Когда он зачитывал мне этот свой первый вариант сценария, голос его звенел от волнения. Кончив, Зенкович напился воды, попытался улыбнуться небрежно и сказал:
   – Надеюсь, это как раз то дерьмо, которое им нужно.
   Однако я видел, что он так не думает и что он надеется, что это все-таки не совсем дерьмо. Мне, как человеку, не связанному с кинематографом, трудно было сказать по этому поводу что-либо определенное. Мне ясно было, с одной стороны, что написано все с чувством и вполне профессионально и отличается от опытов М. Муртаза, как Фолкнер отличается от Кожевникова; однако ощутимо было и то, что это все-таки какой-то особый, несколько облегченный вид прозы, некий субпродукт, приспособленный к идейным и производственным требованиям текущей (то есть прошлой) пятилетки (нынешняя пятилетка качества была объявлена позже).

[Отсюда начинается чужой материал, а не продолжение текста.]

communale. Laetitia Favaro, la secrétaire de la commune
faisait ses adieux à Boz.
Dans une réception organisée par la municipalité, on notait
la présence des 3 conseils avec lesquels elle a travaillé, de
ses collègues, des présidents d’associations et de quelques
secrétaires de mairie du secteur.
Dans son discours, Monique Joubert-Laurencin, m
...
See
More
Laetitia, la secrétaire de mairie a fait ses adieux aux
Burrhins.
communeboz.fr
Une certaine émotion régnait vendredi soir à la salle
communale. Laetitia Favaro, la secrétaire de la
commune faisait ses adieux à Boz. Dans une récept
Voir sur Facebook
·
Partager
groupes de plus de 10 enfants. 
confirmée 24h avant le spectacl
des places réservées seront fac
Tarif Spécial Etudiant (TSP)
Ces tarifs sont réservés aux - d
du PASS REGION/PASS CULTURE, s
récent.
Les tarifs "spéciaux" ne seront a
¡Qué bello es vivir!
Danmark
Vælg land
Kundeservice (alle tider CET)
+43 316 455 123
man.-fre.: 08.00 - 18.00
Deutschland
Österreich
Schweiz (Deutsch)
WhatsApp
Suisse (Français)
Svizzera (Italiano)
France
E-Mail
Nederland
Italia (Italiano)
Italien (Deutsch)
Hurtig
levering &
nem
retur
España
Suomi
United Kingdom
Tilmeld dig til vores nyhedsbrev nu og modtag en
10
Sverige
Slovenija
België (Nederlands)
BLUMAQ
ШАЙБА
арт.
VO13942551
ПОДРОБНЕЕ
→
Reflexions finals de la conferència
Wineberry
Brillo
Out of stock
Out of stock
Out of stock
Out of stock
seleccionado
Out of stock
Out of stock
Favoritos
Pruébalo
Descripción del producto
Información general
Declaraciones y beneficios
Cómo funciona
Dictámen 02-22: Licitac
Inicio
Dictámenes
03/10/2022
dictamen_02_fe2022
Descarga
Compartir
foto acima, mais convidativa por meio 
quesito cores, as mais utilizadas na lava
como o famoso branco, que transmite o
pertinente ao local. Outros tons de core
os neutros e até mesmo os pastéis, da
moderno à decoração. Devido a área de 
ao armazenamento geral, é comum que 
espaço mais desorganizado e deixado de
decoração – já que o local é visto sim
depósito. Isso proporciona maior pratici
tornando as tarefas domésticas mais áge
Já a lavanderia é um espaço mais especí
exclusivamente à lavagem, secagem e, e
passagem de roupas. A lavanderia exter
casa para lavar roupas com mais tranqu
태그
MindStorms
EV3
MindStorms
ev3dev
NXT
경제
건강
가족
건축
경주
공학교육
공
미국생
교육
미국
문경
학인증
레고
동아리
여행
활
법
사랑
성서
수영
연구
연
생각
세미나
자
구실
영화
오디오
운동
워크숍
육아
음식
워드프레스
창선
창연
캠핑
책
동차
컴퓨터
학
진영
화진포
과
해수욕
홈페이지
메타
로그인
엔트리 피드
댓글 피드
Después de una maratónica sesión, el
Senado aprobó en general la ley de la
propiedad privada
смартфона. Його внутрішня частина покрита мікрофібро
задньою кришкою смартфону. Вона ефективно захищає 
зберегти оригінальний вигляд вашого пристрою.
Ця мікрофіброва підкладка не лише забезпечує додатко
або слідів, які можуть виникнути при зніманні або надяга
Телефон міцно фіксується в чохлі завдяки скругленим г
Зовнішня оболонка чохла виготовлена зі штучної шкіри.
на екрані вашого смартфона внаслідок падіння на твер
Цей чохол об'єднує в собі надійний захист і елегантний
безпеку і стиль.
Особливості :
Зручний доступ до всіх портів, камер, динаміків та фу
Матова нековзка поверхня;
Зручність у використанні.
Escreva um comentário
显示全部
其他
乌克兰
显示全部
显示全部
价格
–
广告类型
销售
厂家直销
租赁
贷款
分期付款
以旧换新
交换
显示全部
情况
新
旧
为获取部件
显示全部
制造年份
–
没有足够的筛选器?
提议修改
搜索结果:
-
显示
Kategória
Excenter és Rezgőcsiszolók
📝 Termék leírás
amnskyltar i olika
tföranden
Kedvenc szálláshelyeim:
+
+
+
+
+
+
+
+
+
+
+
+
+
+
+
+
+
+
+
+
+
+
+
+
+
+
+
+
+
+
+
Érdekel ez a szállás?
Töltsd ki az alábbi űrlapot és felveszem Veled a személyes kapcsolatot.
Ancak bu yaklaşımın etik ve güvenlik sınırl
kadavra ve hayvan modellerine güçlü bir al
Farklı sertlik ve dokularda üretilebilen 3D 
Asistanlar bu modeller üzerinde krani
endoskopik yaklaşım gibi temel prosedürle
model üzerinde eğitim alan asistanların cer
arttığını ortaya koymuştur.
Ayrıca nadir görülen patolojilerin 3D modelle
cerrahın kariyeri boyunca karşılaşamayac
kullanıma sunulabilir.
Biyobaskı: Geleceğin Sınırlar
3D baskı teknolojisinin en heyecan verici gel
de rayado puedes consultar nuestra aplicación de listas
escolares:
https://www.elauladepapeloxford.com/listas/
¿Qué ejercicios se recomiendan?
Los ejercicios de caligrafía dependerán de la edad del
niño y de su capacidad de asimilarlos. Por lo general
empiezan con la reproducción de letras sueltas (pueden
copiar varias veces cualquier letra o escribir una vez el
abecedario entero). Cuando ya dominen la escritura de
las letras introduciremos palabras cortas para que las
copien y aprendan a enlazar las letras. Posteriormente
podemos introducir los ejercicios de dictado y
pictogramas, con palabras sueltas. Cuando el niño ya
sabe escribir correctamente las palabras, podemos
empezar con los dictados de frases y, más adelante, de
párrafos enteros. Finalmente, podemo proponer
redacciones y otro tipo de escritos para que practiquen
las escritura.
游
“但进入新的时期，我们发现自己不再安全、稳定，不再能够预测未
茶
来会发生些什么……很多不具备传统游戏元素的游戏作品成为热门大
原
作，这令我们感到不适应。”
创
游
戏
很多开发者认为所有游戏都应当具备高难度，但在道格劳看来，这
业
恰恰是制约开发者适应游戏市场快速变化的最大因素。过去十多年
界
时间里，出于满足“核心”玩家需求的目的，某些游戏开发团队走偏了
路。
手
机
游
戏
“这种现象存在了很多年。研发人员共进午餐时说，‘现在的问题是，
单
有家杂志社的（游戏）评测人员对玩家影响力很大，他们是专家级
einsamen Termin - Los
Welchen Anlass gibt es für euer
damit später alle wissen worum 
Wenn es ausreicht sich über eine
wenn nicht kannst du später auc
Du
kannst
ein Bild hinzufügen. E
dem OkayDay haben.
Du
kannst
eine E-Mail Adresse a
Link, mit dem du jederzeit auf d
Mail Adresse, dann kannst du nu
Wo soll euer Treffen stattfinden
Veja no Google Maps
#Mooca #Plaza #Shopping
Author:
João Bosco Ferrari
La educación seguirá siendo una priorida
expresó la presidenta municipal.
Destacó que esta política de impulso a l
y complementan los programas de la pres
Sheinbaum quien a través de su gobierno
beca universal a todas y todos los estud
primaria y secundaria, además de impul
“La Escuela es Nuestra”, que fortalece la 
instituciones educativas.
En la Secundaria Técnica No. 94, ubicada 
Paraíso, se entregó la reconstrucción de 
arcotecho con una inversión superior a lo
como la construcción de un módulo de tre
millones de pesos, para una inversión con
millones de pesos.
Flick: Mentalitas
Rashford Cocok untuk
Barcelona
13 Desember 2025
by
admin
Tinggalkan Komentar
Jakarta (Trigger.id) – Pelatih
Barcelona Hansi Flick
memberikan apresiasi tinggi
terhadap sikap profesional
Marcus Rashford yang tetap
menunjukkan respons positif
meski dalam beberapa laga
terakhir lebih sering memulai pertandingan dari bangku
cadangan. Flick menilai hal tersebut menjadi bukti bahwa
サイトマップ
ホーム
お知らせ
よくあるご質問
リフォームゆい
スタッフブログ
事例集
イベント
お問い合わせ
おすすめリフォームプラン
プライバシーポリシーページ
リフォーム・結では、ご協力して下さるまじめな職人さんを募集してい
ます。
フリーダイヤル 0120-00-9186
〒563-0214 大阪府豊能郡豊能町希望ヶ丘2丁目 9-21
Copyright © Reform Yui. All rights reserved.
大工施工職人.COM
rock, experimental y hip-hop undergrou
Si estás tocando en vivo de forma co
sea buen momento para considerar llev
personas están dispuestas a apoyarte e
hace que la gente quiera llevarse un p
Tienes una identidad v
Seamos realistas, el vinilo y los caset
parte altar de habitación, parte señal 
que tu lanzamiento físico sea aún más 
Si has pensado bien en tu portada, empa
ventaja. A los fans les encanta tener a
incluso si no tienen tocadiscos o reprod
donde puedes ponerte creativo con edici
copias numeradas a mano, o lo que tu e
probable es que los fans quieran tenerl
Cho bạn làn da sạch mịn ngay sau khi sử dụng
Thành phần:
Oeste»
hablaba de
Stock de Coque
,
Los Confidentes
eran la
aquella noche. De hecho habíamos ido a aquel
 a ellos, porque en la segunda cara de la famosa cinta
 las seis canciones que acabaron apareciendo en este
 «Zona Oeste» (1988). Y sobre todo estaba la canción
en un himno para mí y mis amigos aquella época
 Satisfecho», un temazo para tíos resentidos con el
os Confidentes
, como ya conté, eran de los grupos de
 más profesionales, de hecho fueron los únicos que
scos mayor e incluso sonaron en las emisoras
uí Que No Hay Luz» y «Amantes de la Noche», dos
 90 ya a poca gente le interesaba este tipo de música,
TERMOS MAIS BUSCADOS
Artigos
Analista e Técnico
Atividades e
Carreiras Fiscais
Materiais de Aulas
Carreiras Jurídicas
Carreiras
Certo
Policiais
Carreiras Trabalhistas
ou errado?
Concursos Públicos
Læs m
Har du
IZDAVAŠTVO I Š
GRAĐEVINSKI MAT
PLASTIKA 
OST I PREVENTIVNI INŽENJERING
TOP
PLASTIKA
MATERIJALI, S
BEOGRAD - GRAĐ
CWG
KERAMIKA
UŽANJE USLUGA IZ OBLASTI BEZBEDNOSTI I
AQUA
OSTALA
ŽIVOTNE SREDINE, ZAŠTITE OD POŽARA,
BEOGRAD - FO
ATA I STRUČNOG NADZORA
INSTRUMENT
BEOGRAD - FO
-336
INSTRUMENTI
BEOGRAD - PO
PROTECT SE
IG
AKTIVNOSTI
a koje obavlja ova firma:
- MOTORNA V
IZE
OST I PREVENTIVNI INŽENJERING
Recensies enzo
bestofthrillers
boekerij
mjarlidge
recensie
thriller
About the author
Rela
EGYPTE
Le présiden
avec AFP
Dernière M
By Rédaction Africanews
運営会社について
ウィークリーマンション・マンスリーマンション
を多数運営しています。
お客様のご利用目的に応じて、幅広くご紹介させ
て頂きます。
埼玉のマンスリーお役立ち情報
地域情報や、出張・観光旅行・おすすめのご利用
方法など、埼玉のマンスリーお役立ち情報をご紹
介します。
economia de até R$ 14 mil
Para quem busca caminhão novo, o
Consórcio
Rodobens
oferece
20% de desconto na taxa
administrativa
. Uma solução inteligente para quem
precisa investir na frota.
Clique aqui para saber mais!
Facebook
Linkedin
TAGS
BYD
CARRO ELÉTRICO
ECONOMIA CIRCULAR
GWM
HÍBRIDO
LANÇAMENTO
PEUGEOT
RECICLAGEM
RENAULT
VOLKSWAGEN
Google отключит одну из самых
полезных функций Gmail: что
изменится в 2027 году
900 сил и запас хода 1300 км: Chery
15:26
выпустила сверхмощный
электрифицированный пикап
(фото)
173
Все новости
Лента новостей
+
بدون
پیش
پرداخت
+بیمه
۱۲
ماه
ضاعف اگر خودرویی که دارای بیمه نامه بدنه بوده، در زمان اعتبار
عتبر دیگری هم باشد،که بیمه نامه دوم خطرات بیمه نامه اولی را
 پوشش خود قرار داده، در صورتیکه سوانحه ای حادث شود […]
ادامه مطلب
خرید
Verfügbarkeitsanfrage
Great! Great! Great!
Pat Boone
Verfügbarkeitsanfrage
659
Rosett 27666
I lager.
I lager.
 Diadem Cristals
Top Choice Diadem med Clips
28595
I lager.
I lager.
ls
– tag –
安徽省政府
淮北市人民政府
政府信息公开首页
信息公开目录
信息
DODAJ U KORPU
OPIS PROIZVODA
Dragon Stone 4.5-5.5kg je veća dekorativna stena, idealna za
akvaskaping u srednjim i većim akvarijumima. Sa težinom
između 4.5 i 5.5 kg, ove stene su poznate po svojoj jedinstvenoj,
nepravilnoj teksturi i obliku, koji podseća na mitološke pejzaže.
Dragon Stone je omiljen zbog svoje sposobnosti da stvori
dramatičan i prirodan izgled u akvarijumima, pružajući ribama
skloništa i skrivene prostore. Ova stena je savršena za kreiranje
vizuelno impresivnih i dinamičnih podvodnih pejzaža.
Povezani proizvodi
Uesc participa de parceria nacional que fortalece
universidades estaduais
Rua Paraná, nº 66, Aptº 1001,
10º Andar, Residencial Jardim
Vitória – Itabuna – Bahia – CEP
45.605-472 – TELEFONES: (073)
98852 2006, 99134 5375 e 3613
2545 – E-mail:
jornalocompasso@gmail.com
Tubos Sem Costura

   Еще неделю Зенкович работал над стилем и диалогом, а потом отправил свое детище по почте и стал с нетерпением ждать ответа. Примерно через месяц он был телеграммой вызван в Орджоникирв для обсуждения его варианта сценария. Доброжелательный редактор позвонил Зенковичу и, успокоив его, сказал, что впечатление от его работы на студии в общем вполне положительное.
   Я провожал моего друга в аэропорту. Он был чем-то встревожен. Казалось, он ожидал более восторженной, более праздничной телеграммы. Он сказал мне, что, по всей вероятности, задержится в Бахористане, там сейчас тепло и прекрасно, а в Москве – как всегда. Что хорошего может быть в Москве, да еще поздней осенью?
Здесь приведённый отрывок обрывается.